Quando un potere politico impedisce a un popolo, o a una parte di esso, di esprimere pubblicamente la propria gioia, di far scendere in piazza la propria speranza, esso ne esce più debole perché si rivela per quello che è. Ed entra in un circolo vizioso che lo rinchiude sempre più in sé stesso, attivandone i meccanismi di protezione ben oltre la misura abituale. Il prezzo di una gioia coltivata anche solo nel segreto del cuore può essere estremamente alto.

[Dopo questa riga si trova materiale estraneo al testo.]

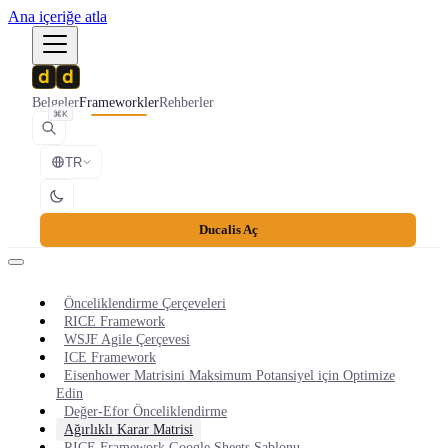
Ana içeriğe atla
Belgeler
Frameworkler
Rehberler
⌘K
TR
Ducalis Aç
Önceliklendirme Çerçeveleri
RICE Framework
WSJF Agile Çerçevesi
ICE Framework
Eisenhower Matrisini Maksimum Potansiyel için Optimize
Edin
Değer-Efor Önceliklendirme
Ağırlıklı Karar Matrisi
RICE Framework Google Sheets Şablonu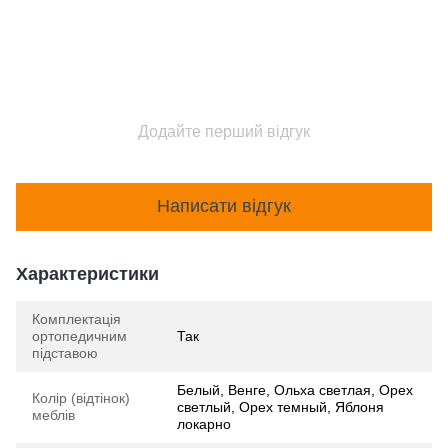
Додайте перший відгук
Написати відгук
Характеристики
Комплектація
ортопедичним
Так
підставою
Белый, Венге, Ольха светлая, Орех
Колір (відтінок)
светлый, Орех темный, Яблоня
меблів
локарно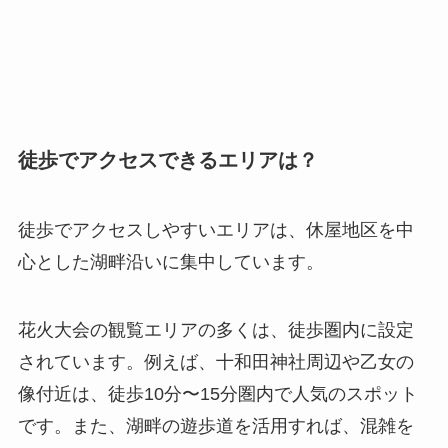
徒歩でアクセスできるエリアは？
徒歩でアクセスしやすいエリアは、休屋地区を中
心とした湖畔沿いに集中しています。
花火大会の観覧エリアの多くは、徒歩圏内に設定
されています。例えば、十和田神社周辺や乙女の
像付近は、徒歩10分〜15分圏内で人気のスポット
です。また、湖畔の遊歩道を活用すれば、混雑を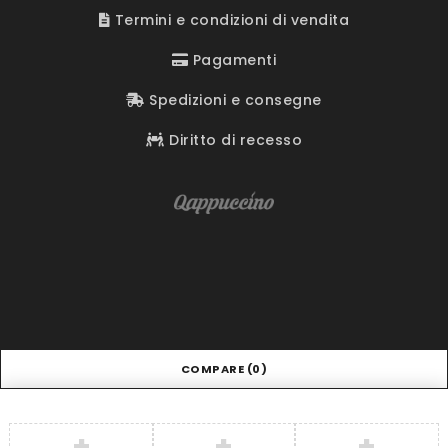
Termini e condizioni di vendita
Pagamenti
Spedizioni e consegne
Diritto di recesso
COMPARE
(0)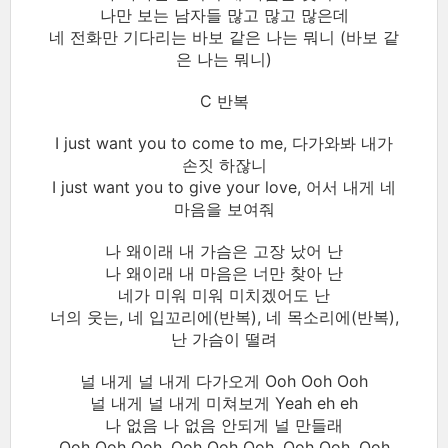
나만 보는 남자들 많고 많고 많은데
네 전화만 기다리는 바보 같은 나는 뭐니 (바보 같
은 나는 뭐니)
C 반복
I just want you to come to me, 다가와봐 내가
손짓 하잖니
I just want you to give your love, 어서 내게 네
마음을 보여줘
나 왜이래 내 가슴은 고장 났어 난
나 왜이래 내 마음은 너만 찾아 난
네가 미워 미워 미치겠어도 난
너의 웃는, 네 입꼬리에(반복), 네 목소리에(반복),
난 가슴이 떨려
널 내게 널 내게 다가오게 Ooh Ooh Ooh
널 내게 널 내게 미쳐보게 Yeah eh eh
나 없음 나 없음 안되게 널 만들래
Ooh Ooh Ooh, Ooh Ooh Ooh, Ooh Ooh, Ooh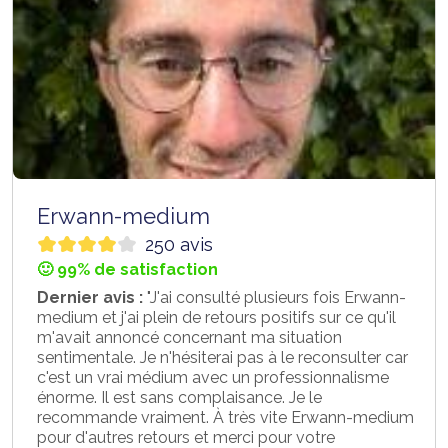
Erwann-medium
250 avis
🙂 99% de satisfaction
Dernier avis :
"J'ai consulté plusieurs fois Erwann-
medium et j'ai plein de retours positifs sur ce qu'il
m'avait annoncé concernant ma situation
sentimentale. Je n'hésiterai pas à le reconsulter car
c'est un vrai médium avec un professionnalisme
énorme. Il est sans complaisance. Je le
recommande vraiment. À très vite Erwann-medium
pour d'autres retours et merci pour votre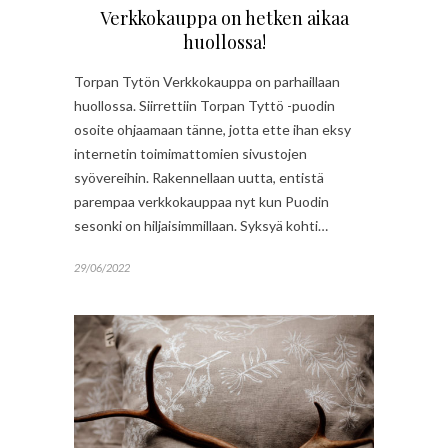
Verkkokauppa on hetken aikaa
huollossa!
Torpan Tytön Verkkokauppa on parhaillaan
huollossa. Siirrettiin Torpan Tyttö -puodin
osoite ohjaamaan tänne, jotta ette ihan eksy
internetin toimimattomien sivustojen
syövereihin. Rakennellaan uutta, entistä
parempaa verkkokauppaa nyt kun Puodin
sesonki on hiljaisimmillaan. Syksyä kohti…
29/06/2022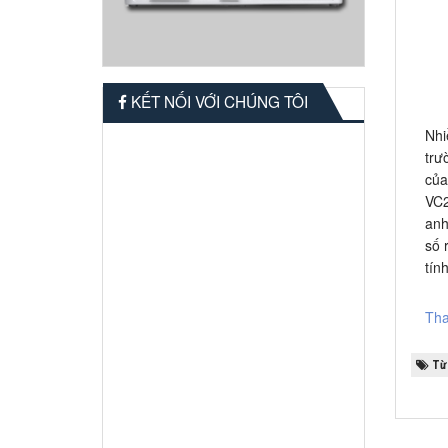
KẾT NỐI VỚI CHÚNG TÔI
Nhi
trư
của
VC2
anh
số 
tín
Tha
Từ 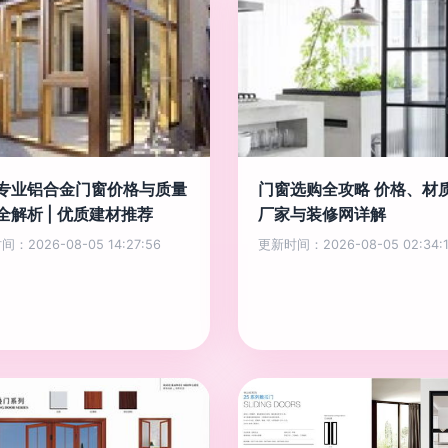
专业铝合金门窗价格与质量
门窗选购全攻略 价格、材
全解析 | 优质建材推荐
厂家与装修网详解
：2026-08-05 14:27:56
更新时间：2026-08-05 02:34: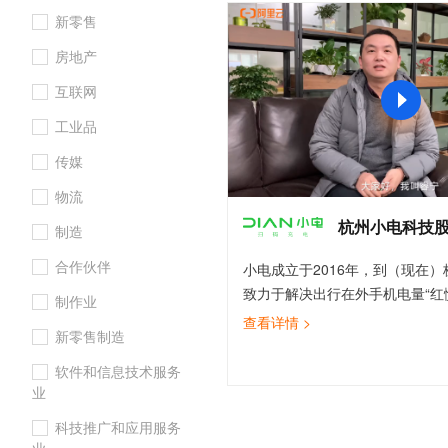
大数据开发治理平台 Data
AI 产品 免费试用
网络
新零售
安全
云开发大赛
Tableau 订阅
1亿+ 大模型 tokens 和 
房地产
入门学习赛
可观测
中间件
AI空中课堂在线直播课
云防火墙
140+云产品 免费试用
大模型服务
互联网
上云与迁云
云原生的云上边界网络安全
产品新客免费试用，最长1
数据库
生态解决方案
工业品
千问AI平台-Token Plan
企业出海
大模型ACA认证体验
大数据计算
传媒
助力企业全员 AI 认知与能
行业生态解决方案
政企业务
媒体服务
千问AI平台-模型体验
物流
开发者生态解决方案
在线体验全尺寸、多种模态
杭州小电科技
企业服务与云通信
制造
AI 开发和 AI 应用解决
Happy 系列大模型
合作伙伴
域名与网站
小电成立于2016年，到（现在
致力于解决出行在外手机电量“红
制作业
终端用户计算
电共享充电服务已覆盖全国160
查看详情 >
新零售制造
为2亿多用户提供共享充电服务
Serverless
大模型解决方案
业务的高速发展对运维安全、稳
软件和信息技术服务
开发工具
的要求，我们的研发中心能更加
业
快速部署 Dify，高效搭建 
决方案探讨、到7x24小时的技
科技推广和应用服务
迁移与运维管理
入，不断迭代的成熟稳定的产品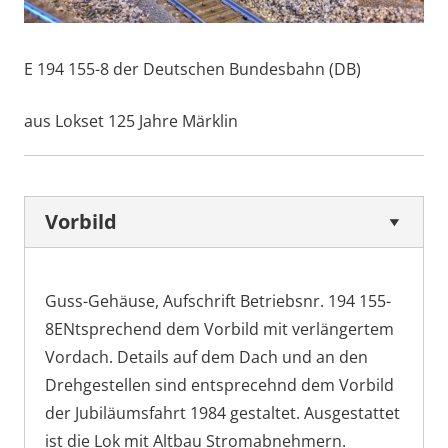
E 194 155-8 der Deutschen Bundesbahn (DB)
aus Lokset 125 Jahre Märklin
Vorbild
Guss-Gehäuse, Aufschrift Betriebsnr. 194 155-
8ENtsprechend dem Vorbild mit verlängertem
Vordach. Details auf dem Dach und an den
Drehgestellen sind entsprecehnd dem Vorbild
der Jubiläumsfahrt 1984 gestaltet. Ausgestattet
ist die Lok mit Altbau Stromabnehmern.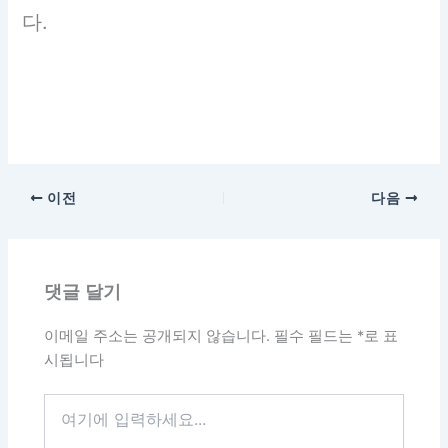
다.
이전
다음
댓글 달기
이메일 주소는 공개되지 않습니다.
필수 필드는
*
로 표
시됩니다
여
기
에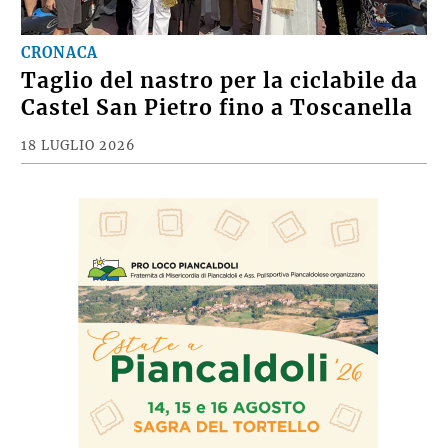
CRONACA
Taglio del nastro per la ciclabile da
Castel San Pietro fino a Toscanella
18 LUGLIO 2026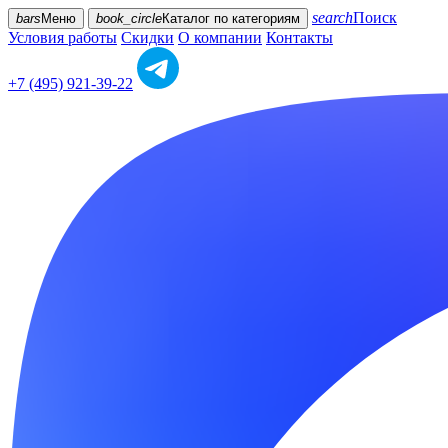
search
Поиск
bars
Меню
book_circle
Каталог
по категориям
Условия работы
Скидки
О компании
Контакты
+7 (495) 921-39-22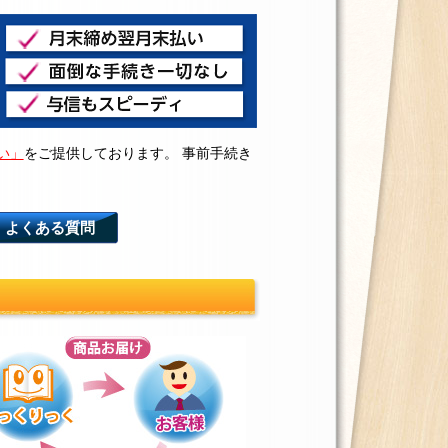
い」
をご提供しております。 事前手続き
よくある質問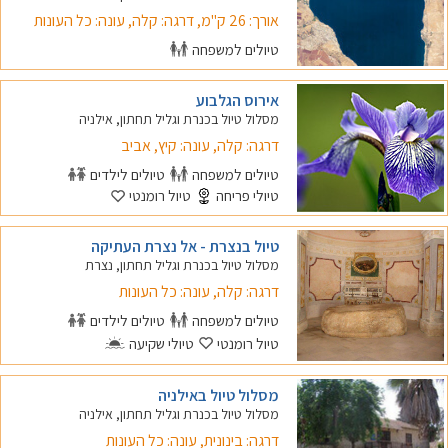
אורך: 26 ק"מ, דרגה: קלה, עונה: כל העונות
טיולים למשפחה
אירוס הגלבוע
מסלול טיול בכנרת וגליל תחתון, אילניה
דרגה: קלה, עונה: קיץ, אביב
טיולים למשפחה
טיולים לילדים
טיולי פריחה
טיול רומנטי
טיול בנצרת - אל נצרת העתיקה
מסלול טיול בכנרת וגליל תחתון, נצרת
דרגה: קלה, עונה: כל העונות
טיולים למשפחה
טיולים לילדים
טיול רומנטי
טיולי שקיעה
מסלול טיול באילניה
מסלול טיול בכנרת וגליל תחתון, אילניה
דרגה: בינונית, עונה: כל העונות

Il Nobel a Machado la legittima a livello internazionale, le conferisce da fuori un ruolo di leadership esclusivo, fa albeggiare una speranza che potrebbe essere pagata a caro prezzo dalla popolazione venezuelana, ma apre anche la porta a ingerenze di paesi che hanno interesse, per varie ragioni, a vedere chiusa per sempre l’era dello chavismo in Venezuela. Passa anche sopra la testa di processi di incontro volti a una pacificazione politica del paese tra rappresentanti delle opposte frazioni.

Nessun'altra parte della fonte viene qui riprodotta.